Он жил у Милки уже вторую неделю. Благо, что ее мамочка уехала в санаторий на целый месяц. И вторую неделю он пил. Милочка плакала, стаскивая с него, пьяного, грязные джинсы, материлась, обнаружив пропажу припрятанных от него рублей (он без труда находил все ее нехитрые захоронки) и опять плакала, когда он, зеленый, злой и почти трезвый вываливался из туалетной комнаты. Кормились они на ее зарплату секретарши в еще неокрепшей молодой фирмешке, где и директор – то пока имел гроши. Больше ей никуда не удалось устроиться после увольнения из компании Мазура. Да и компанией теперь владел не Мазур, а Василий Голод. К нему и соваться было бесполезно. Даже Милочке, а уж ему, Борису Ракову, тем более. И Борис запаниковал. Милочка настойчиво просила позвонить в Москву, сокурснику и бывшему другу, но он никак не мог решиться: друг-то бывший.

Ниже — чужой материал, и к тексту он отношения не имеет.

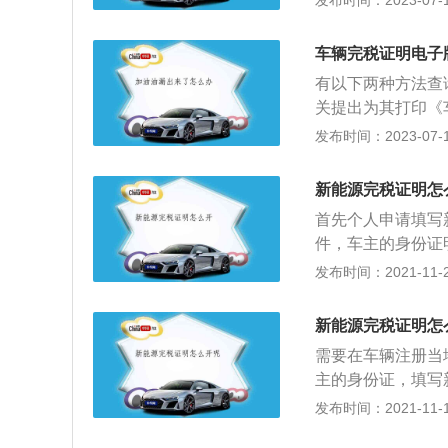
发布时间：2023-07-17
所有权或管理权的当
记地或扣缴义务人
车辆完税证明电子
规定的省、自治区
有以下两种方法查
外，还增加了对节
关提出为其打印《
负结构：一是增加
入所在省份的税务
发布时间：2023-07-17
同整备质量的货车
如下：电子税务局
完税证明”，输入
新能源完税证明怎
首先个人申请填写
件，车主的身份证
的完税证明了。新
发布时间：2021-11-29
包括燃料电池，汽
的新能源汽车，大
新能源完税证明怎
作为动力源的汽车
需要在车辆注册当
车运行。混合动力
主的身份证，填写
环保的效果。
型是可以免交购置
发布时间：2021-11-10
着证明到车辆管理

Борис встал с дивана и сунул ноги в сланцы. Посмотрел на телефон, все еще недоумевая по поводу звонка. Постепенно до него дошло, что это не шутка, сильно серьезен был голос говорившего. "Наследство американского дядюшки на меня свалилось, не иначе", – подумал он, насмехаясь над собой: родственников в сильно развитых странах у него не было отроду. Некстати вдруг вспомнилась старушка из сквера и его долг перед ней за завтрак в кафе. На миг стало стыдно, подумалось, может, и нет уж той старушки, уж больно стара была. И тут же стыд ожег вдвойне: за какие-то копейки он чуть не пожелал человеку смерти.